EPSG:4326 and WGS 84 are two names for the unprojected Equirectangular view we saw in the opening session. Strictly speaking, it refers to a datum, not a projection. We will select a projection for our work later. Click Cancel or OK to close Properties for this layer.

Now let’s import a basemap for this project. We will use two Natural Earth shapefiles to do this, in the subfolders ne_50m_admin_0_countries and ne_50m_lakes. Import the shapefiles as before, then drag and drop them within the Layers panel so that they appear in the following order:

Having imported all the layers, save your project by selecting Project>Save from the top menu. Keep saving your projects at regular intervals.

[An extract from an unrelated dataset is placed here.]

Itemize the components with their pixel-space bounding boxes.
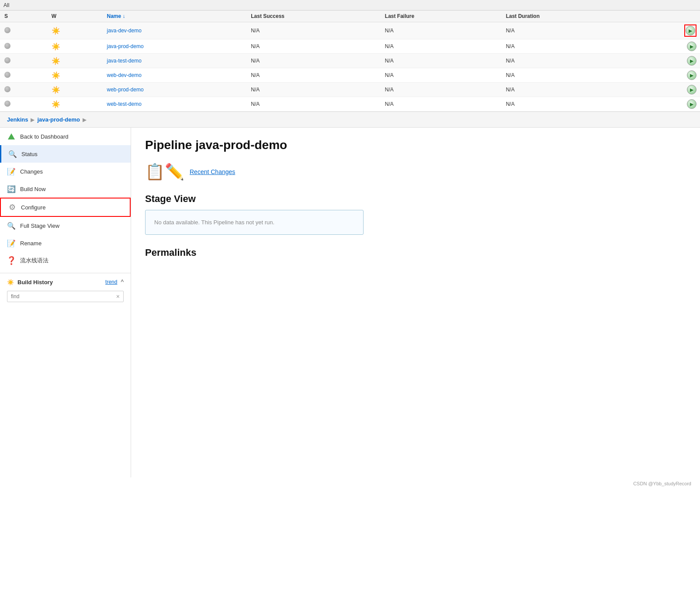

Now we will style the basemap. Right-click on ne_50m_admin_0_countries in the Layers panel and select Properties>Style. We are going to give the land a single color, so the default Single Symbol option from the top dropdown menu is correct. Click on Simple fill to call up the following options:

Click on Colors Fill to call up the Select fill color picker. There are a range of options. In the default tab, enter the HEX value #cccccc into the HTML notation box to select a neutral gray color:

Click OK, then repeat the process for Border, giving it the color #ffffff for white. Click OK to close the Properties windows, accepting the changes:

We imported ne_50_m_lakes to include the Great Lakes on the map, not to show smaller lakes, so in styling the lakes layer we need to filter out the smaller lakes. This means styling according to data values, so we need to look at the table of data attached to this shapefile.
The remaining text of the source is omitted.